### Listed records ###
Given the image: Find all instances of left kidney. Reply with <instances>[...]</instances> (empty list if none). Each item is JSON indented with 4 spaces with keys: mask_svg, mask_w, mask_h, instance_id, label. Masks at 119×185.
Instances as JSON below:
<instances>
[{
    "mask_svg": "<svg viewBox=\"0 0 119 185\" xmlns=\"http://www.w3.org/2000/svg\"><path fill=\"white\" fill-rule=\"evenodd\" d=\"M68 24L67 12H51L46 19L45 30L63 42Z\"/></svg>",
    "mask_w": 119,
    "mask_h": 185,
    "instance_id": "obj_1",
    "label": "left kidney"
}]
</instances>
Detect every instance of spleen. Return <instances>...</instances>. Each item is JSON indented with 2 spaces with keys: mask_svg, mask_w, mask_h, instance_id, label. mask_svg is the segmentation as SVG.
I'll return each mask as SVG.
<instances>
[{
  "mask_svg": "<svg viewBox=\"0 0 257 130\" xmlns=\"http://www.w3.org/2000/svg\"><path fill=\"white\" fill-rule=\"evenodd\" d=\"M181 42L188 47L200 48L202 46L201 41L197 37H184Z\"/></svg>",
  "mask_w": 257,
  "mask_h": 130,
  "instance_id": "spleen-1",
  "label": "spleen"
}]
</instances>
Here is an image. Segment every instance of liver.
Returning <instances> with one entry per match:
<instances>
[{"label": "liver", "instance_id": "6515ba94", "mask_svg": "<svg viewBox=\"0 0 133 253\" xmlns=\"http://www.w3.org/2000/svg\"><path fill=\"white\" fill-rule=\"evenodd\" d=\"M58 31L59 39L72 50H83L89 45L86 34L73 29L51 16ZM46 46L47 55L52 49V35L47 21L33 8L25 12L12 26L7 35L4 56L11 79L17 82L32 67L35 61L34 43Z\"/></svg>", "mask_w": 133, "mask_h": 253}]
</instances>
###
§ Work request
Transcribe exactly, and only, the lines that extend from the one containing "Here is an image." to the end of the records above, inclusive of both.

§ Task solution
Here is an image. Segment every instance of liver.
Returning <instances> with one entry per match:
<instances>
[{"label": "liver", "instance_id": "6515ba94", "mask_svg": "<svg viewBox=\"0 0 133 253\" xmlns=\"http://www.w3.org/2000/svg\"><path fill=\"white\" fill-rule=\"evenodd\" d=\"M58 31L59 39L72 50H83L89 45L86 34L73 29L51 16ZM46 46L47 55L52 49V35L47 21L33 8L25 12L12 26L7 35L4 56L11 79L17 82L32 67L35 61L34 43Z\"/></svg>", "mask_w": 133, "mask_h": 253}]
</instances>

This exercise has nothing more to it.